It was one of those horror nights where everything that could have gone wrong did go wrong for Geelong.
That was the view of coach Chris Scott who didn’t mince his words when assessing the fumbling, bumbling Cats’ shambolic 43-point qualifying final loss to Port Adelaide.
A “diabolical” dearth of forward pressure, an inability to corral the Power’s slick waves from defence to attack and error after botched error in defence all conspired to relegate Geelong, again, to taking the scenic route towards the last day in September.
“It was a poor performance,” Scott said.
“Some of our ball use was uncharacteristic; it wasn’t anything to do with their [Port’s] pressure, we just kicked it to them and gave them some really open looks in their forward 50.
“We had three forward-50 tackles for the night, which was diabolical, really.
Finals despair again for the Cats.Credit:Getty Images
“We kicked it to them in our back half, which is uncharacteristic, the ball bounced out of our forward half, and we didn’t challenge their intercept defenders and ground-level players well enough.
“Virtually everything that could go wrong did go wrong throughout the course of the night.”
The defeat was the Cats’ seventh in the first week of finals from their past eight seasons – and their second in as many years at the hands of the Power – but Scott refused to concern himself with historic trends.
“I don’t really engage in it,” he said. “We try to look forward … I think we have got three players on our list from 2011, so it’s been a complete transition.
“I don’t think there’s any need for me to focus on stuff that’s in the past.
“The reality is right at the moment we weren’t good enough in a really high-stakes game.
“We’re in the position because we’ve been good enough during the year, that we can dust ourselves off and go again.”

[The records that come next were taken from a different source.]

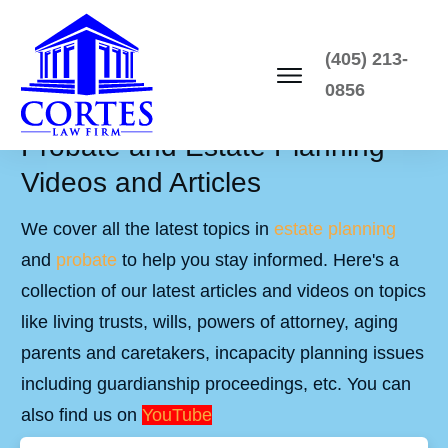
(405) 213-
0856
Probate and Estate Planning
Videos and Articles
We cover all the latest topics in
estate planning
and
probate
to help you stay informed. Here's a
collection of our latest articles and videos on topics
like living trusts, wills, powers of attorney, aging
parents and caretakers, incapacity planning issues
including guardianship proceedings, etc. You can
also find us on
YouTube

The Cats will almost certainly be without tagger Mark O’Connor for next week’s semi-final against the winner of Saturday’s Sydney-GWS elimination final.
O’Connor injured his left hamstring in the second quarter on Friday night – the same hamstring that saw him miss six weeks earlier this season.
“Too early for us to assess … I would assume it’s going to be a challenge [for O’Connor to play again in 2021], but I’m only assuming,” Scott said.
“But the good news is we’ll have Zac Tuohy available this week.”
Meanwhile, Port coach Ken Hinkley feels his side is better placed than this time last year when they advanced to the preliminary final at Geelong’s expense, only to fall to Richmond once they got there. He knows the job isn’t done yet.
“I got asked a bit during the week, ‘Are we better or are we better placed’,” Hinkley said.
“I just knew we were more experienced and better prepared to play the type of football that finals football is.
“Did I expect us to be as clean and as strong as we were tonight? Maybe not, but I’m pretty happy that we did.
“We have been in really good form for a good period of time … I think in some ways the boys were certainly ready for tonight and the contest.
“This is a bye [next weekend] that benefits us, clearly.
“It gives us a great opportunity – but as we saw last year, the opportunity has still got to be maximised.”